File size: 6,503 Bytes

---
language:
- en
- multilingual
license: apache-2.0
library_name: transformers
tags:
- feature-extraction
- image-feature-extraction
- vision
- vit
- gemma4
- google
- safetensors
pipeline_tag: image-feature-extraction
base_model: google/gemma-4-31B-it
model-index:
- name: gemma4-vision-encoder
  results:
  - task:
      type: image-classification
      name: CIFAR-10 (10-class)
    dataset:
      name: CIFAR-10
      type: cifar10
      split: test
    metrics:
    - type: accuracy
      value: 94.0
      name: Linear Probe Accuracy
---

# Gemma 4 Vision Encoder (27-layer ViT with 2D RoPE)

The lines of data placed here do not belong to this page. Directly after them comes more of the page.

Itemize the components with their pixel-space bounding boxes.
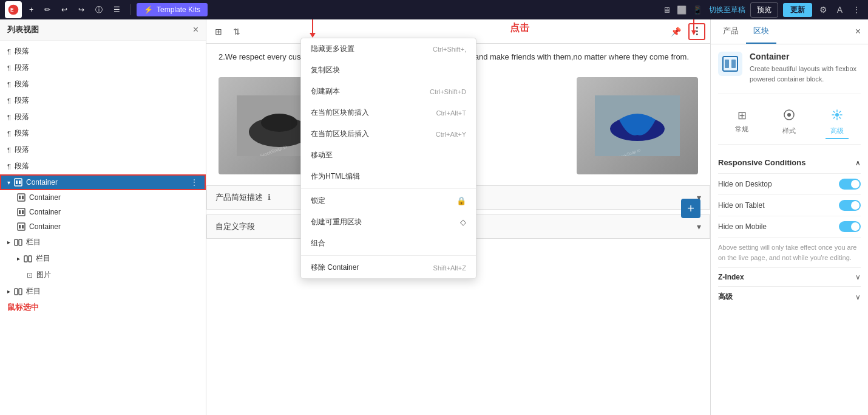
template-kits-button[interactable]: ⚡ Template Kits — [137, 3, 208, 16]
svg-rect-28 — [725, 60, 729, 68]
tree-item-paragraph-1[interactable]: 段落 — [0, 43, 206, 60]
widget-title: Container — [750, 52, 861, 61]
advanced-section-header[interactable]: 高级 ∨ — [718, 286, 861, 307]
add-block-button[interactable]: + — [681, 199, 700, 218]
hide-mobile-toggle[interactable] — [839, 221, 861, 232]
canvas-widget-button[interactable]: ⊞ — [211, 24, 226, 39]
canvas-arrows-button[interactable]: ⇅ — [229, 24, 244, 39]
info-circle-icon[interactable]: ℹ — [268, 193, 271, 202]
menu-item-edit-html[interactable]: 作为HTML编辑 — [301, 166, 476, 187]
right-panel-close-button[interactable]: × — [853, 24, 863, 39]
elementor-logo: E — [5, 1, 22, 18]
widget-header: Container Create beautiful layouts with … — [718, 52, 861, 94]
svg-point-31 — [787, 113, 791, 117]
sub-tab-advanced[interactable]: 高级 — [826, 106, 849, 139]
tree-item-image-1[interactable]: 图片 — [0, 267, 206, 283]
desktop-icon[interactable]: 🖥 — [661, 4, 673, 16]
settings-button[interactable]: ⚙ — [817, 2, 830, 17]
tree-item-container-child-2[interactable]: Container — [0, 205, 206, 219]
add-element-button[interactable]: + — [25, 3, 37, 16]
svg-rect-11 — [18, 223, 25, 230]
svg-text:E: E — [10, 7, 14, 13]
widget-desc: Create beautiful layouts with flexbox po… — [750, 64, 861, 84]
redo-button[interactable]: ↪ — [75, 3, 88, 16]
tree-item-container-child-3[interactable]: Container — [0, 219, 206, 234]
grid-button[interactable]: ☰ — [110, 3, 124, 16]
remove-label: 移除 Container — [311, 262, 359, 273]
svg-rect-9 — [19, 210, 21, 214]
canvas-pin-button[interactable]: 📌 — [667, 24, 685, 39]
svg-rect-7 — [22, 196, 24, 199]
custom-fields-chevron[interactable]: ▾ — [697, 222, 701, 232]
z-index-chevron: ∨ — [855, 273, 861, 281]
menu-item-insert-before[interactable]: 在当前区块前插入 Ctrl+Alt+T — [301, 102, 476, 123]
menu-separator-1 — [301, 188, 476, 189]
undo-button[interactable]: ↩ — [58, 3, 71, 16]
preview-button[interactable]: 预览 — [750, 2, 778, 18]
tree-item-paragraph-8[interactable]: 段落 — [0, 158, 206, 174]
tree-item-columns-3[interactable]: ▸ 栏目 — [0, 283, 206, 300]
svg-rect-3 — [16, 180, 18, 184]
tree-item-paragraph-4[interactable]: 段落 — [0, 92, 206, 109]
menu-item-move-to[interactable]: 移动至 — [301, 145, 476, 166]
z-index-label: Z-Index — [718, 273, 744, 281]
normal-label: 常规 — [735, 125, 748, 134]
tree-item-paragraph-5[interactable]: 段落 — [0, 109, 206, 125]
svg-rect-17 — [29, 256, 32, 262]
a-button[interactable]: A — [835, 2, 845, 17]
annot-mouse-select-label: 鼠标选中 — [7, 303, 39, 312]
more-options-button[interactable]: ⋮ — [850, 2, 863, 17]
container-icon-child-2 — [17, 208, 25, 216]
tree-item-container-child-1[interactable]: Container — [0, 190, 206, 205]
tablet-icon[interactable]: ⬜ — [675, 4, 688, 16]
menu-item-insert-after[interactable]: 在当前区块后插入 Ctrl+Alt+Y — [301, 123, 476, 145]
expand-arrow-3[interactable]: ▸ — [7, 288, 10, 295]
context-menu-overlay: 隐藏更多设置 Ctrl+Shift+, 复制区块 创建副本 Ctrl+Shift… — [300, 38, 476, 279]
hide-tablet-toggle[interactable] — [839, 200, 861, 211]
resp-conditions-chevron[interactable]: ∧ — [855, 159, 861, 167]
hide-tablet-label: Hide on Tablet — [718, 201, 765, 210]
sub-tab-normal[interactable]: ⊞ 常规 — [730, 106, 753, 139]
reusable-icon: ◇ — [460, 218, 466, 227]
container-more-button[interactable]: ⋮ — [188, 177, 201, 187]
responsive-conditions-title: Responsive Conditions — [718, 158, 805, 167]
group-label: 组合 — [311, 238, 325, 249]
insert-before-shortcut: Ctrl+Alt+T — [436, 109, 466, 117]
menu-item-reusable[interactable]: 创建可重用区块 ◇ — [301, 211, 476, 233]
z-index-section-header[interactable]: Z-Index ∨ — [718, 267, 861, 286]
edit-button[interactable]: ✏ — [41, 3, 54, 16]
svg-rect-16 — [24, 256, 27, 262]
expand-arrow-1[interactable]: ▸ — [7, 239, 10, 245]
hide-desktop-toggle[interactable] — [839, 179, 861, 190]
expand-arrow-2[interactable]: ▸ — [17, 255, 20, 262]
svg-rect-8 — [18, 208, 25, 216]
svg-rect-14 — [15, 239, 18, 245]
tab-product[interactable]: 产品 — [716, 19, 746, 44]
menu-item-hide-settings[interactable]: 隐藏更多设置 Ctrl+Shift+, — [301, 38, 476, 60]
tree-item-paragraph-6[interactable]: 段落 — [0, 125, 206, 142]
annot-click-label-area: 点击 — [510, 22, 529, 35]
tree-item-paragraph-7[interactable]: 段落 — [0, 142, 206, 158]
paragraph-icon-3 — [7, 81, 11, 88]
insert-after-label: 在当前区块后插入 — [311, 129, 369, 139]
collapse-arrow-main[interactable]: ▾ — [7, 179, 10, 186]
info-button[interactable]: ⓘ — [92, 2, 106, 18]
switch-to-draft-button[interactable]: 切换至草稿 — [709, 5, 745, 15]
menu-item-group[interactable]: 组合 — [301, 233, 476, 254]
insert-after-shortcut: Ctrl+Alt+Y — [436, 131, 466, 138]
update-button[interactable]: 更新 — [783, 3, 812, 17]
menu-item-remove[interactable]: 移除 Container Shift+Alt+Z 删除容器 — [301, 257, 476, 278]
menu-item-lock[interactable]: 锁定 🔒 — [301, 190, 476, 211]
svg-rect-4 — [19, 180, 21, 184]
tree-item-columns-2[interactable]: ▸ 栏目 — [0, 250, 206, 267]
tree-item-container-main[interactable]: ▾ Container ⋮ — [0, 174, 206, 190]
tab-block[interactable]: 区块 — [746, 19, 776, 44]
mobile-icon[interactable]: 📱 — [691, 4, 704, 16]
tree-item-paragraph-2[interactable]: 段落 — [0, 60, 206, 76]
sub-tab-style[interactable]: 样式 — [778, 106, 801, 139]
tree-item-paragraph-3[interactable]: 段落 — [0, 76, 206, 92]
tree-item-columns-1[interactable]: ▸ 栏目 — [0, 234, 206, 250]
menu-item-duplicate[interactable]: 创建副本 Ctrl+Shift+D 复制容器 — [301, 81, 476, 102]
panel-close-button[interactable]: × — [193, 24, 198, 35]
menu-item-copy-block[interactable]: 复制区块 — [301, 60, 476, 81]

Standalone extraction of the vision encoder from Google's [Gemma 4 31B](https://huggingface.co/google/gemma-4-31B-it) multimodal model. This is a 569.6M parameter Vision Transformer with learned 2D positional embeddings, RoPE, QK-norms, and gated MLP — a significant upgrade from the SigLIP encoder used in Gemma 3.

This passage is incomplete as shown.